Oliver había designado la habitación él mismo. Se la podía permitir. Se podía permitir cualquier cosa. Gracias al ascenso casi simultáneo del feminismo, de la fornicación y de varias enfermedades venéreas importantes, el planeta estaba usando condones de látex en cantidades sin precedente y a finales de los ochenta el asombroso invento de su padre, el Shostak Supersensible, había aparecido como la marca de preferencia. Al final de la década, habían empezado a fluir cantidades increíbles de dinero hacia las arcas de la familia, una marea de beneficios que no dejaba de subir. A veces, a Oliver le parecía que, de algún modo, su padre había patentado el mismo acto del sexo.

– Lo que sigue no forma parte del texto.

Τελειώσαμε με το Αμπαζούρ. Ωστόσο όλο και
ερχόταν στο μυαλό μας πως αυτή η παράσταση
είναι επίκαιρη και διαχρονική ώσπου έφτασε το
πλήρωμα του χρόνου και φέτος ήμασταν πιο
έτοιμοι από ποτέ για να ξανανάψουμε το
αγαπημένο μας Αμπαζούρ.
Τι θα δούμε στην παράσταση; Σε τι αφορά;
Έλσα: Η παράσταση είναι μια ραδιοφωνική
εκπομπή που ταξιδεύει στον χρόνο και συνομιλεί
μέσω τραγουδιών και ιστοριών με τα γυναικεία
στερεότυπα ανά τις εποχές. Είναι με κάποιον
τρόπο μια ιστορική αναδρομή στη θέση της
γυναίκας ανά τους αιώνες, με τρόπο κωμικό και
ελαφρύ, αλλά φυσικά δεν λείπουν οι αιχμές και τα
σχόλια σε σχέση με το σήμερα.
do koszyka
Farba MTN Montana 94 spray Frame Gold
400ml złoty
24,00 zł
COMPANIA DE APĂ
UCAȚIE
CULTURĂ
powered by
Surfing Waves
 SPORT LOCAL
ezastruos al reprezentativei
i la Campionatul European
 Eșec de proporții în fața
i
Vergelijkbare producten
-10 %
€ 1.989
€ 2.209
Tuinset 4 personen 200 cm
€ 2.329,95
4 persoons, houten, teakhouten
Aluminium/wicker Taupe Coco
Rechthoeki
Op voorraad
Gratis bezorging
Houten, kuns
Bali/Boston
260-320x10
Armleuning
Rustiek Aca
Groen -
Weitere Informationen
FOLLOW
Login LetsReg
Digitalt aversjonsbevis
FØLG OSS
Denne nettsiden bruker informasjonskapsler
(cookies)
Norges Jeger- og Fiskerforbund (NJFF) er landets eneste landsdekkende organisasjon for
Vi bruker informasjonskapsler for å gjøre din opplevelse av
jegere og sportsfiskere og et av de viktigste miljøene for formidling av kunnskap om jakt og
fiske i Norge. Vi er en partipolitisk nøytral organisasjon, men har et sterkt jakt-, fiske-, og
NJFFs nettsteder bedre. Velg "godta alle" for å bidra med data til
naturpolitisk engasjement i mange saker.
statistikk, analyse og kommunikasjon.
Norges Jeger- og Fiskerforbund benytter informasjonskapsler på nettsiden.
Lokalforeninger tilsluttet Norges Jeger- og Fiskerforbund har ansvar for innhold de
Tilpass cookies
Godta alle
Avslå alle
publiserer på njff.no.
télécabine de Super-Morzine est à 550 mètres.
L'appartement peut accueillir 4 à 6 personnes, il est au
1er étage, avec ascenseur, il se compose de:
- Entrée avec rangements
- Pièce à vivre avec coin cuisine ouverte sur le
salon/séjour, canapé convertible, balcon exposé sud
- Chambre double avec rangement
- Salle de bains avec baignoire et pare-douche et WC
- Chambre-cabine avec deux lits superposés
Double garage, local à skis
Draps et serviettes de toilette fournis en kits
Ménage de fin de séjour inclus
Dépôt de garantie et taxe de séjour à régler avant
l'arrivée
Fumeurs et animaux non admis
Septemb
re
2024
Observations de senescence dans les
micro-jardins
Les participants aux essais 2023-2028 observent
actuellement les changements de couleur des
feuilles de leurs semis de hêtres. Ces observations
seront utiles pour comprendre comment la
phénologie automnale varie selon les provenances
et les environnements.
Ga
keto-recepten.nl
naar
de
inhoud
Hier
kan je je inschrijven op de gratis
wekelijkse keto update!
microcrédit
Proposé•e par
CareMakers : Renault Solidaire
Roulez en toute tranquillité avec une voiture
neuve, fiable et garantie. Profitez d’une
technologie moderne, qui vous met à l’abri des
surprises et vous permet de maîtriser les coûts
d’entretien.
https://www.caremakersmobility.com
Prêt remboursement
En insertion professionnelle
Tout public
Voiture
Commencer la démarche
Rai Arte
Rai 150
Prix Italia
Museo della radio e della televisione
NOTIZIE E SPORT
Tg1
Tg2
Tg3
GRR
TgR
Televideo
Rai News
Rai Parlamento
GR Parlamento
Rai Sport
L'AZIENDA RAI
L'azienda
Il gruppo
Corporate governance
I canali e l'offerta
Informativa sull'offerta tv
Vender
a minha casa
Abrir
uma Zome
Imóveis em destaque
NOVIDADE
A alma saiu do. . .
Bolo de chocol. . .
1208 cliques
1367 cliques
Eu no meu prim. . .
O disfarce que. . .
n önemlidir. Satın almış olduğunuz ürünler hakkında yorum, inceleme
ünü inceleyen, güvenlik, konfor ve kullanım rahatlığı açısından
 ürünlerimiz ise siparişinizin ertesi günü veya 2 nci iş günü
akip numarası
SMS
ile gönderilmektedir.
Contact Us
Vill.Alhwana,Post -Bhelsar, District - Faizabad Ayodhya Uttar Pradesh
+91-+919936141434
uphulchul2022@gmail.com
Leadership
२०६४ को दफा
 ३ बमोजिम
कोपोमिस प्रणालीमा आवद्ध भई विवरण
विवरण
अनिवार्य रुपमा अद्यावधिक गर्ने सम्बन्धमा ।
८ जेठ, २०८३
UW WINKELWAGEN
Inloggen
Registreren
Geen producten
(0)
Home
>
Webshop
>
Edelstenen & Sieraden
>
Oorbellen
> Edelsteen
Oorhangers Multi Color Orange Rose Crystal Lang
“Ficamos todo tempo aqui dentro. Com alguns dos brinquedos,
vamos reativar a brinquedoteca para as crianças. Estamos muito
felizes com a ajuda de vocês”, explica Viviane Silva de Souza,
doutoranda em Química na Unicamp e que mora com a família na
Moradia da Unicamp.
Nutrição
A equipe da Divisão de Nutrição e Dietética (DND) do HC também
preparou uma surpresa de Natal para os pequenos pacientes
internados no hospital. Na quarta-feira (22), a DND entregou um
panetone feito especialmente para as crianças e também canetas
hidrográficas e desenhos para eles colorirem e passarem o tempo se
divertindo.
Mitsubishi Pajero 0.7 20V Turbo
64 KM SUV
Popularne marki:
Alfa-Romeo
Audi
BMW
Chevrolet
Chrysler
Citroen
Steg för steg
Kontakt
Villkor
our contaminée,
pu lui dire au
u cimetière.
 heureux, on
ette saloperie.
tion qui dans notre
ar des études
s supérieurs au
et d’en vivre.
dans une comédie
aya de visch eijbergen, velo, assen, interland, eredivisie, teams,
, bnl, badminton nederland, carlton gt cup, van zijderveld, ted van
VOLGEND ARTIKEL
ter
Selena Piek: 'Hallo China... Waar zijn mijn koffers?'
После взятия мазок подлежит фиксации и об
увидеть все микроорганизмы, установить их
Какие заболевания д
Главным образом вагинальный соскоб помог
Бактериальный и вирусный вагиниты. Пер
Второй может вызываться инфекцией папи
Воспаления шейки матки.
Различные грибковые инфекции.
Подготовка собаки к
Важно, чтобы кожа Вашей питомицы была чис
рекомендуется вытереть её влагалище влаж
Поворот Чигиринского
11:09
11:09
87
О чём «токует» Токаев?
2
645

Tomó un sorbo de brandy y dijo:
—El presidente reconoce a Barclay.
Descifrar el fax de Cassie había sido fácil. Estaba en Herejía, el código numérico que se habían inventado en el décimo curso del colegio para ocultar los documentos de la organización que habían fundado, el club de los Librepensadores (aparte de Cassie y de Oliver, el club había contado con sólo dos socios más, los solitarios, feos y tremendamente impopulares gemelos Maldonado). Esto no es una broma. Ven a verlo tú mismo. De verdad que estamos remolcando…
Cuando el vicepresidente de la Liga se levantó, todos los socios prestaron atención, no sólo para oír el informe de Barclay, sino también para sumergirse en su solemnidad. En los últimos años, los Estados Unidos de América habían logrado acoger a un desacreditador a jornada completa —un contrapeso a sus veinte mil astrólogos, cinco mil terapeutas de vidas pasadas y montones de sinvergüenzas que fabricaban rutinariamente éxitos de ventas sobre encuentros con ovnis y sobre la felicidad de las runas—, y aquel desacreditador era el rubio Barclay Cabot. Barclay, ese diablo guapo, tenía presencia en los medios de comunicación. La cámara le quería. Había participado en todos los programas de entrevistas importantes, demostrando cómo daba la impresión de que los charlatanes doblaban cucharas y leían mentes cuando en realidad no hacían nada parecido.